Да ну, какие могут быть сердечные дела в четырнадцать лет? Наверное, накурилась чего-нибудь. Лично он ничуть бы не удивился. У Кейт в последнее время такой отсутствующий вид, что с тем же успехом Джосс могла бы вовсе не иметь матери. Леонард всерьез беспокоился по поводу этого семейства — не меньше, чем по поводу жидкости для хранения вставной челюсти (которая все равно кончилась, а за новой отправить некого) и грядущего (уже недалекого) времени, когда не сможет своими силами выволочь из ванны свое хилое старческое тело. Единственное, что на данный момент отвлекало его от всех и всяческих беспокойств, было телевидение. Участвовать в передаче — это было нечто новое и занимательное. Вот уже много лет Леонард не был так увлечен, а чтобы кто-то был увлечен им (его суждениями, его — Господи Боже! — опытом) — такого вообще никогда не случалось.
Этот тип Хантер, дружок Джеймса, несколько часов протолкался на вилле Ричмонд со своей командой — съемочной группой, так они это называли (кстати, вот куда подевалось все шоколадное печенье). Еще раньше были долгие беседы с Беатрис и Джеймсом, в том числе парочка расчудесных споров о Боге. Беатрис категорически отмежевалась от всякой веры, но сам Леонард ни за что бы на такое не решился, полагая, что Бога просто не может не быть, что он каким-то образом встроен в систему вещей, и отрицать его — все равно что отрицать закон всемирного тяготения. Они премило поцапались и перед камерой. Беатрис потом хотела, чтобы эту сцену вырезали, но Хью ее переубедил.

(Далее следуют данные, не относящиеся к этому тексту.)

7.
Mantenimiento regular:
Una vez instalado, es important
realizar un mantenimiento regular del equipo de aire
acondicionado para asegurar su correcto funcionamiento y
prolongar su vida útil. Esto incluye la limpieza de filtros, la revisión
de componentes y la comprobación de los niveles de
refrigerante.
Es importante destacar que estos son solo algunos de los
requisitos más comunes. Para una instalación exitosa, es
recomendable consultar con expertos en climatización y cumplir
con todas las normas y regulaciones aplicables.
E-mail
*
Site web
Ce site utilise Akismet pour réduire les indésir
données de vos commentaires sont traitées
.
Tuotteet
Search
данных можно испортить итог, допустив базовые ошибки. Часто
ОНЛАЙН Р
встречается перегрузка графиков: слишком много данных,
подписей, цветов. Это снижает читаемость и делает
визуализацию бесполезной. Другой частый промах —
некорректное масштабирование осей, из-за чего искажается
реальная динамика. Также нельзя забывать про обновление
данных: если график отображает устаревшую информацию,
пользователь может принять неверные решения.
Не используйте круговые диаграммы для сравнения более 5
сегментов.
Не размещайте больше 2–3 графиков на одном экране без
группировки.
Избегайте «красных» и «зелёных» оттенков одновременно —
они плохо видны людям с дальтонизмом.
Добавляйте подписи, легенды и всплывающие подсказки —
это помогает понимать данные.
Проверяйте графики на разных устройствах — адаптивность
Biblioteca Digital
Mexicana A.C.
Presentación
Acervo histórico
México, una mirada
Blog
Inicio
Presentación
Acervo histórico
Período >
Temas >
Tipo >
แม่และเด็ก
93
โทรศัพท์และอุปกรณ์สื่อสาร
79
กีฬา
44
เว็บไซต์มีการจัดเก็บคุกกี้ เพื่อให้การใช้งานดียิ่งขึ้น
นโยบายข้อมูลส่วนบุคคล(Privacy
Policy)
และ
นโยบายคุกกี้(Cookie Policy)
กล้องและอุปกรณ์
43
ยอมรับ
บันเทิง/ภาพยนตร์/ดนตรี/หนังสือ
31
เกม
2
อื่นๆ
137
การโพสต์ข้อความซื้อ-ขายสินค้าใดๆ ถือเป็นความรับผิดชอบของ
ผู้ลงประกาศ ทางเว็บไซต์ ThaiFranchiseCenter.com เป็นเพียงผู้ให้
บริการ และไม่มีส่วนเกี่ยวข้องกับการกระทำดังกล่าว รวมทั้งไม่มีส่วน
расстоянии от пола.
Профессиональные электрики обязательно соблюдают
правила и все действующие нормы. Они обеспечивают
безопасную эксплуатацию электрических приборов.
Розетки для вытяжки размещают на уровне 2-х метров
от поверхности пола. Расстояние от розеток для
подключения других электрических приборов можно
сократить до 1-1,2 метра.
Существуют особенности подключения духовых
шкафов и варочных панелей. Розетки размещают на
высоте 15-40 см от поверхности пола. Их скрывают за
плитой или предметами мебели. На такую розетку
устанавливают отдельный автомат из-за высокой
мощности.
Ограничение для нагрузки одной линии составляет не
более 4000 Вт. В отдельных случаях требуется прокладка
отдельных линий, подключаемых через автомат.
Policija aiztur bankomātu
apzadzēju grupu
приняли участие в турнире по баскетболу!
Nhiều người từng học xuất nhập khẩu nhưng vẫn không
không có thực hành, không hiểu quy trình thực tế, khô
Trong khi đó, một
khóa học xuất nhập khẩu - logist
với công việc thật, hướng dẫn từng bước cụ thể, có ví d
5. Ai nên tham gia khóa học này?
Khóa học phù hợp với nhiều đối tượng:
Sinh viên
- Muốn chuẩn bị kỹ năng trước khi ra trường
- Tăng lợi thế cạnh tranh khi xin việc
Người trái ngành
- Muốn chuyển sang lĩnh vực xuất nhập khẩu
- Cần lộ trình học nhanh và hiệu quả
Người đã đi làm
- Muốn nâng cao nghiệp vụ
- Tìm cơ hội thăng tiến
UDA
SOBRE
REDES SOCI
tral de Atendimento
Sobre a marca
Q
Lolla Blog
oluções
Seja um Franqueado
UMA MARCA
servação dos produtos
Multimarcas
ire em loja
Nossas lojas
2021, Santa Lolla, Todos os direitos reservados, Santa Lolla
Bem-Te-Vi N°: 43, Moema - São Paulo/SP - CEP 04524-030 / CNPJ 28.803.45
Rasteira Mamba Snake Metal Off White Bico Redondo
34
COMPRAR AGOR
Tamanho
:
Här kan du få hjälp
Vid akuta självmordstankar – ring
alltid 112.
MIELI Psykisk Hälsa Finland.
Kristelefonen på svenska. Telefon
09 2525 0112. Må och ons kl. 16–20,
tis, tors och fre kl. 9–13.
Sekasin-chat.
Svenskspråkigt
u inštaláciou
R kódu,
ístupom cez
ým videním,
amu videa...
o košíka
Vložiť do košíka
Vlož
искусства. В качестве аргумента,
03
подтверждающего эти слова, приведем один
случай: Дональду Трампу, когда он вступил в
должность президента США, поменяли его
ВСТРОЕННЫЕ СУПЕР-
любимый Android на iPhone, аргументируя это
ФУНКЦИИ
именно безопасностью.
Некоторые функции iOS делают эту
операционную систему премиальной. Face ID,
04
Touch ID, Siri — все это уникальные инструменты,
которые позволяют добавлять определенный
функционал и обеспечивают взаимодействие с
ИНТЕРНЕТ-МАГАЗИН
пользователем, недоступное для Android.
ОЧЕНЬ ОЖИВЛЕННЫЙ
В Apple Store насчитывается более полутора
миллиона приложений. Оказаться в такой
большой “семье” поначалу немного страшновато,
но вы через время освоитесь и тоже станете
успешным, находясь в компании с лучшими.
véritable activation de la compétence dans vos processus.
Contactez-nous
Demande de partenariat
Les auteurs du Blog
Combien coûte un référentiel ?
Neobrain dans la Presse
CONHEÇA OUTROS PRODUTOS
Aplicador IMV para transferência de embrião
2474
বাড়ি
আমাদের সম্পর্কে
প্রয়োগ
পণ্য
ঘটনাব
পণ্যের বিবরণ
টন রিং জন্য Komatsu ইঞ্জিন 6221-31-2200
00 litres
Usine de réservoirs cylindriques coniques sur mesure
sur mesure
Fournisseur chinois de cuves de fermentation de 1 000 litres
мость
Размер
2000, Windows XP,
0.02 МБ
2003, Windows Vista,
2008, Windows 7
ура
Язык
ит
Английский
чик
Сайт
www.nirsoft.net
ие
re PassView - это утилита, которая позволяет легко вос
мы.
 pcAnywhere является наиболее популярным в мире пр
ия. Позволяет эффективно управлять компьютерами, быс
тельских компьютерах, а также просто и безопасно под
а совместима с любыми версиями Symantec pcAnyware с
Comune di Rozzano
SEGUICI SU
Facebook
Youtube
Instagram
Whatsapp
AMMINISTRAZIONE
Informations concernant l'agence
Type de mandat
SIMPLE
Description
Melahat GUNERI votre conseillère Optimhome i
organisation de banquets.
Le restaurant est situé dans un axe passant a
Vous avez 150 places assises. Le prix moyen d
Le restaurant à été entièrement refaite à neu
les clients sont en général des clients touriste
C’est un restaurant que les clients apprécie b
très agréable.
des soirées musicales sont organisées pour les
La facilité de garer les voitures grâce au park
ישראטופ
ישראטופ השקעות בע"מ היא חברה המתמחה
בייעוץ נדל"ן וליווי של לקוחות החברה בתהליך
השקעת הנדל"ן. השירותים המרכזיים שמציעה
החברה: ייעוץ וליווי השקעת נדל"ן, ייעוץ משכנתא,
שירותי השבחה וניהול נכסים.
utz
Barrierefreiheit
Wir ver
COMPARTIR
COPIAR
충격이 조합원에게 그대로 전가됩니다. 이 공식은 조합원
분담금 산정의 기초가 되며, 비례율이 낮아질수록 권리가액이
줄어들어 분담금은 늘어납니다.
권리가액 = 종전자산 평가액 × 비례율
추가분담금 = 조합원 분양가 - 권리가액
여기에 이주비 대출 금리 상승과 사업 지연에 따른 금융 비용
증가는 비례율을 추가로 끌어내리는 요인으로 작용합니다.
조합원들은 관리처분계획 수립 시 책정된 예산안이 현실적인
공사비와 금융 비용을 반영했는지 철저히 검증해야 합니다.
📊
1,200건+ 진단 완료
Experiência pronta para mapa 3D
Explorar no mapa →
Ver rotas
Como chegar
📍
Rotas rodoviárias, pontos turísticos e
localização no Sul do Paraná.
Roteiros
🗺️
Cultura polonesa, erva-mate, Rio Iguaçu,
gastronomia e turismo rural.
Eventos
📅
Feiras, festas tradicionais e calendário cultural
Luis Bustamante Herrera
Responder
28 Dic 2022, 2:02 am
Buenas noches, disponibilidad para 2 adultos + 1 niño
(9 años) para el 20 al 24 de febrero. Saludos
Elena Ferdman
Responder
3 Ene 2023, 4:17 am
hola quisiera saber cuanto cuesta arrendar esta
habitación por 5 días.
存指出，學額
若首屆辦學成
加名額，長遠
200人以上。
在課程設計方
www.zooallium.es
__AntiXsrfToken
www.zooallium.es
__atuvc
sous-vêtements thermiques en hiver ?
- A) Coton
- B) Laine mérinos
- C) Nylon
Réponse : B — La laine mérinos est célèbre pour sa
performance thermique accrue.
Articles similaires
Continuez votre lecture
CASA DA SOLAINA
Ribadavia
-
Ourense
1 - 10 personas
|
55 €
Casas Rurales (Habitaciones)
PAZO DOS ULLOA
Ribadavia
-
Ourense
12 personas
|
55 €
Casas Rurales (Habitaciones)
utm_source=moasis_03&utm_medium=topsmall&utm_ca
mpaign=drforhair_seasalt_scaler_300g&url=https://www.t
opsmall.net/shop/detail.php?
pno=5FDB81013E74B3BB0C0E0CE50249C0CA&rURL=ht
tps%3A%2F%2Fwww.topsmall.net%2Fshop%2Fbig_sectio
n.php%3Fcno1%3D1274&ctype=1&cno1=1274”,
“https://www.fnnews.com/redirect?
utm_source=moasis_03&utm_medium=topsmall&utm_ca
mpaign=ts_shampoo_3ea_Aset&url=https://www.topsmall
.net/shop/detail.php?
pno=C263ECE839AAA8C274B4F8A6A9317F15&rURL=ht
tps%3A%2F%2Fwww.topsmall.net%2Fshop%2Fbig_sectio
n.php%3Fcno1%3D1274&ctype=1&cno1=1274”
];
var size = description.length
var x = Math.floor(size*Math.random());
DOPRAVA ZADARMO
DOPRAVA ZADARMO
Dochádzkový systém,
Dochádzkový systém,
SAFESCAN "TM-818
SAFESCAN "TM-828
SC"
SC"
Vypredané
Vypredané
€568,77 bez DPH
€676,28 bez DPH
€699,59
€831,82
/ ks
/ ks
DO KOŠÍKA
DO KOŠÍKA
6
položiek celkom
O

— Вы оба такие естественные, — все время повторял он. — Главное, не меняйтесь!
Еще приходил доктор и другие авторитеты, с которыми успела договориться Беатрис. Вообще-то никто даже и не артачился, можно сказать, желающие валили на передачу валом. Даже дома престарелых готовы были сотрудничать — чудовищные заведения, полные стариков, не столько похожих на людей, сколько на неодушевленные предметы: с отвешенной губой, слюнявым подбородком и пустым взглядом.
Леонард содрогнулся.
— Сами видите, что это за жизнь! — сказал он перед камерой. — Лично я предпочитаю полный шприц какого-нибудь яду.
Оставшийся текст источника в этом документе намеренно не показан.